TASK DESCRIPTION. Write out the records that appear below, verbatim and complete, but without pictures.

Items from a data source:
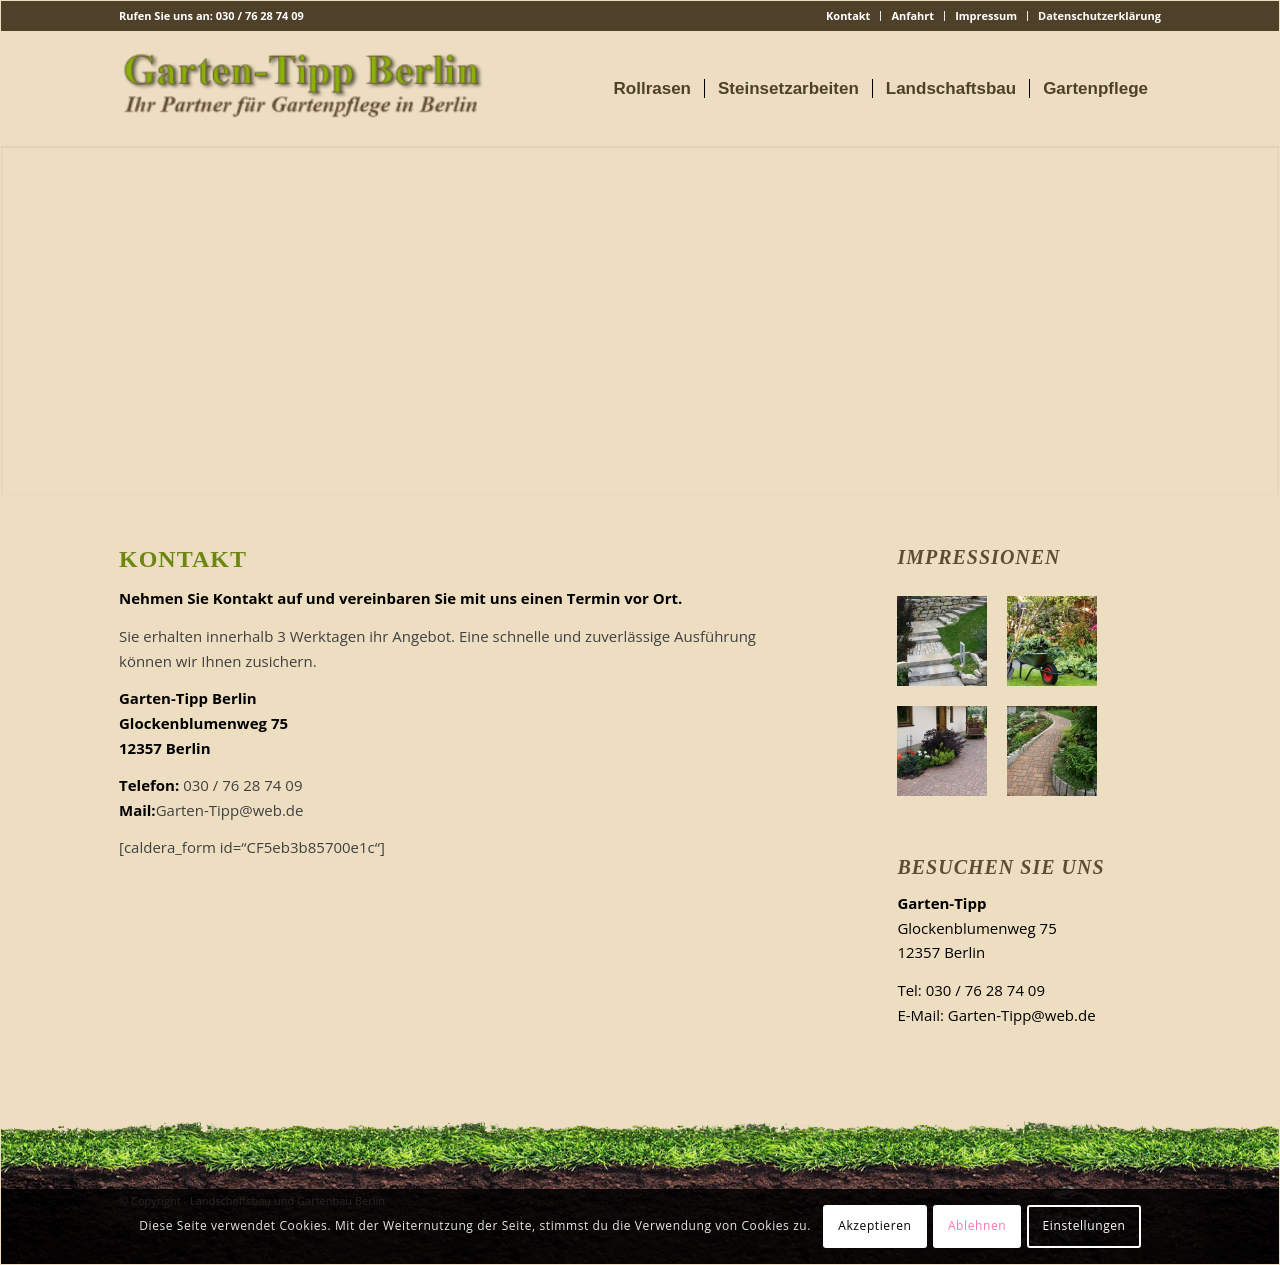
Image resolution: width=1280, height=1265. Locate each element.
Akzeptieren (874, 1225)
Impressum (986, 15)
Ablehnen (977, 1225)
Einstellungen (1084, 1225)
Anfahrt (912, 15)
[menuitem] (848, 16)
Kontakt (848, 15)
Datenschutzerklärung (1099, 15)
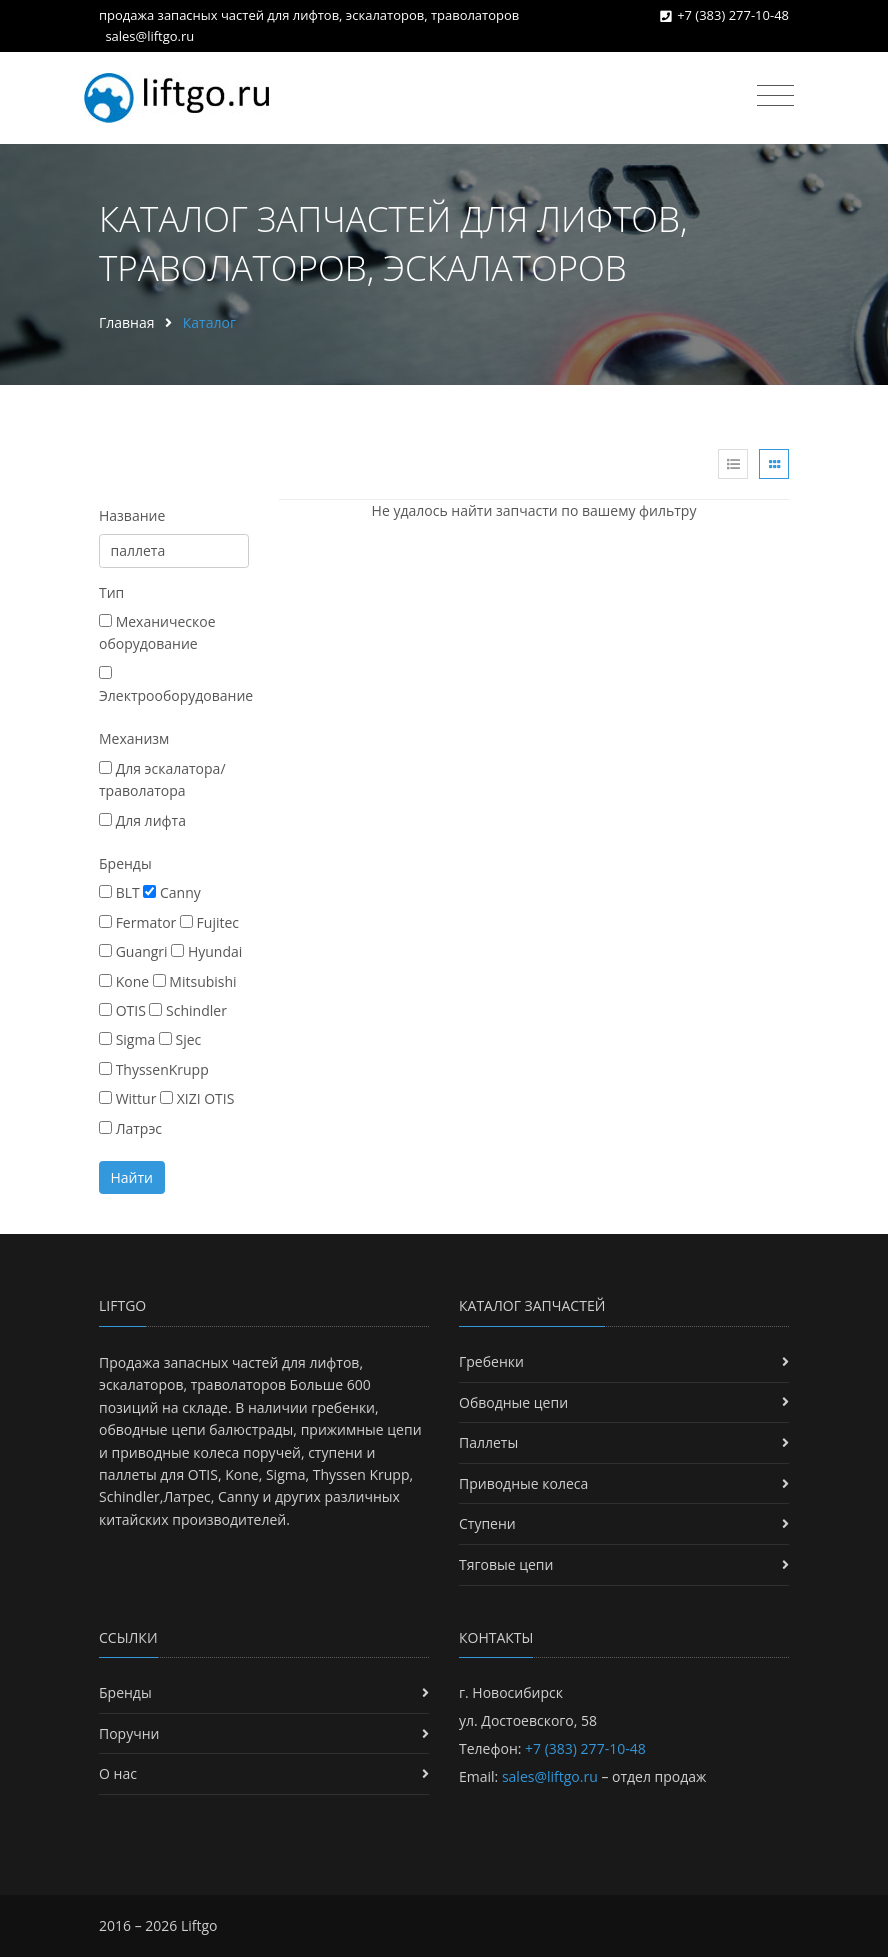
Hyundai (206, 951)
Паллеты (488, 1442)
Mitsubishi (195, 981)
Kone (124, 981)
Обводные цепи (513, 1402)
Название (132, 515)
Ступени (487, 1523)
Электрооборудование (176, 685)
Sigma (127, 1039)
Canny (171, 892)
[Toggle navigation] (775, 96)
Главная (127, 322)
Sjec (180, 1039)
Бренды (125, 863)
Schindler (187, 1010)
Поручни (129, 1733)
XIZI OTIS (197, 1098)
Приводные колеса (523, 1483)
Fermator (137, 922)
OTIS (122, 1010)
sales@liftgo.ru (149, 36)
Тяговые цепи (506, 1564)
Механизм (134, 738)
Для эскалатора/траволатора (162, 779)
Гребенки (491, 1361)
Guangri (133, 951)
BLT (119, 892)
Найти (132, 1177)
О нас (118, 1773)
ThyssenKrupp (154, 1069)
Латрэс (130, 1128)
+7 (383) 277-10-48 (733, 15)
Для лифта (142, 820)
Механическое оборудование (157, 632)
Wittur (127, 1098)
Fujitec (209, 922)
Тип (111, 592)
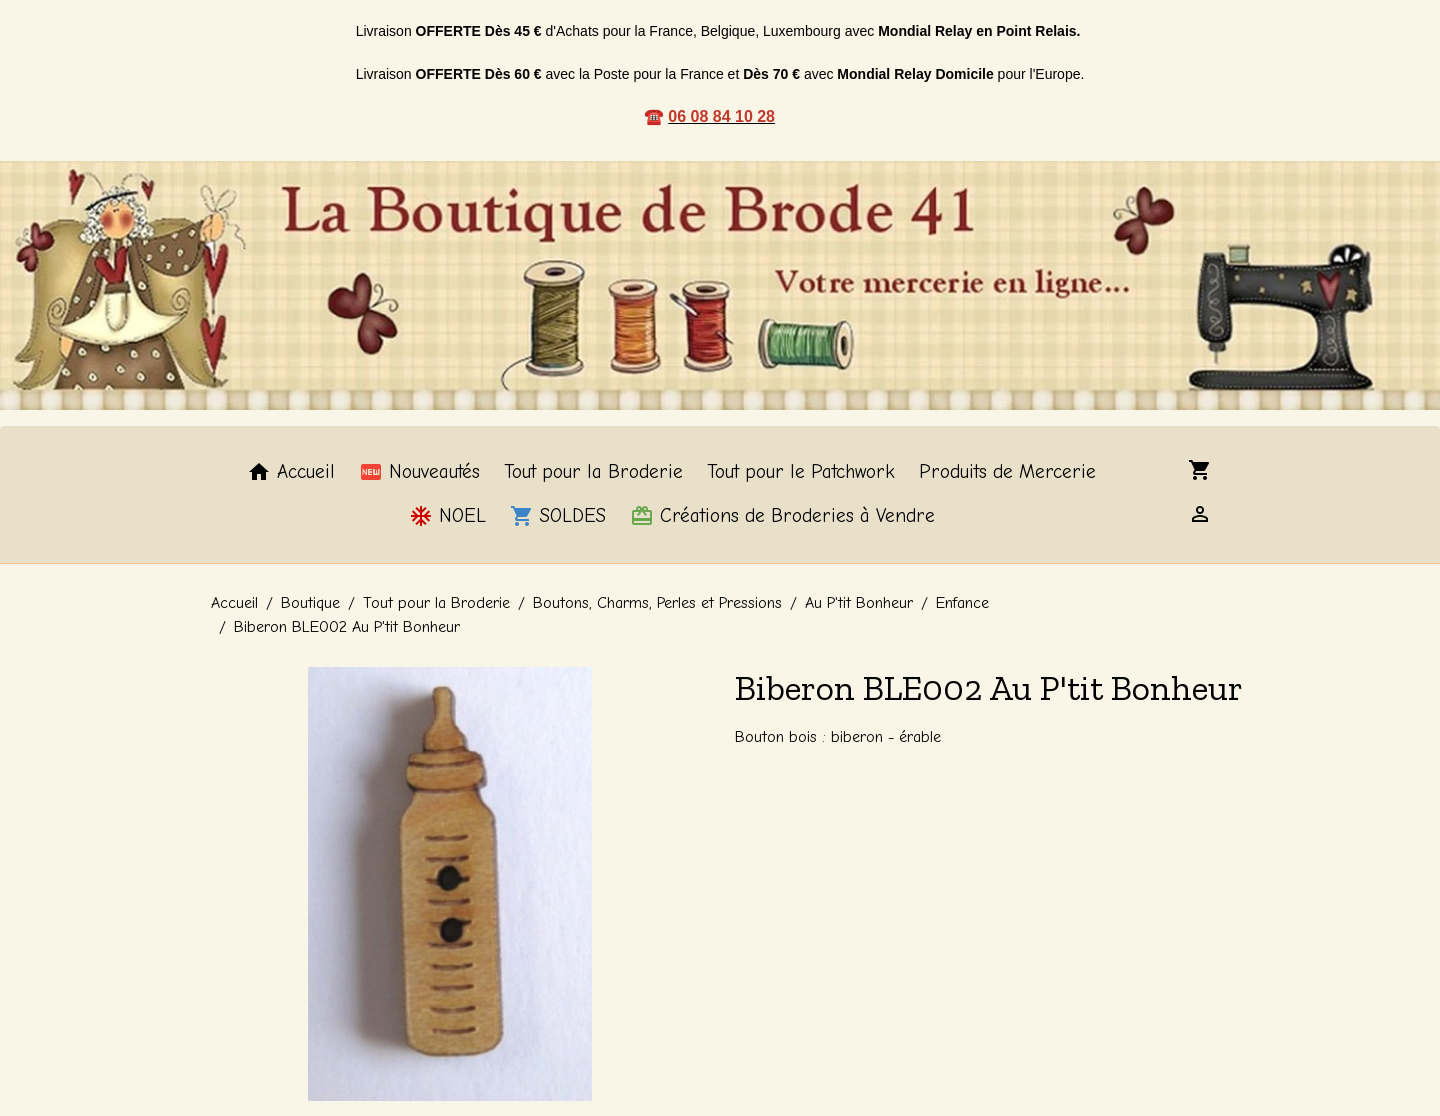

OUTPUT OF THE TASK.
Image resolution: width=1280, height=1265. Locate each element.
Akzeptieren (874, 1225)
Impressum (986, 15)
Ablehnen (977, 1225)
Einstellungen (1084, 1225)
Anfahrt (912, 15)
[menuitem] (848, 16)
Kontakt (848, 15)
Datenschutzerklärung (1099, 15)
Hyundai (206, 951)
Паллеты (488, 1442)
Mitsubishi (195, 981)
Kone (124, 981)
Обводные цепи (513, 1402)
Название (132, 515)
Ступени (487, 1523)
Электрооборудование (176, 685)
Sigma (127, 1039)
Canny (171, 892)
[Toggle navigation] (775, 96)
Главная (127, 322)
Sjec (180, 1039)
Бренды (125, 863)
Schindler (187, 1010)
Поручни (129, 1733)
XIZI OTIS (197, 1098)
Приводные колеса (523, 1483)
Fermator (137, 922)
OTIS (122, 1010)
sales@liftgo.ru (149, 36)
Тяговые цепи (506, 1564)
Механизм (134, 738)
Для эскалатора/траволатора (162, 779)
Гребенки (491, 1361)
Guangri (133, 951)
BLT (119, 892)
Найти (132, 1177)
О нас (118, 1773)
ThyssenKrupp (154, 1069)
Латрэс (130, 1128)
+7 (383) 277-10-48 (733, 15)
Для лифта (142, 820)
Механическое оборудование (157, 632)
Wittur (127, 1098)
Fujitec (209, 922)
Тип (111, 592)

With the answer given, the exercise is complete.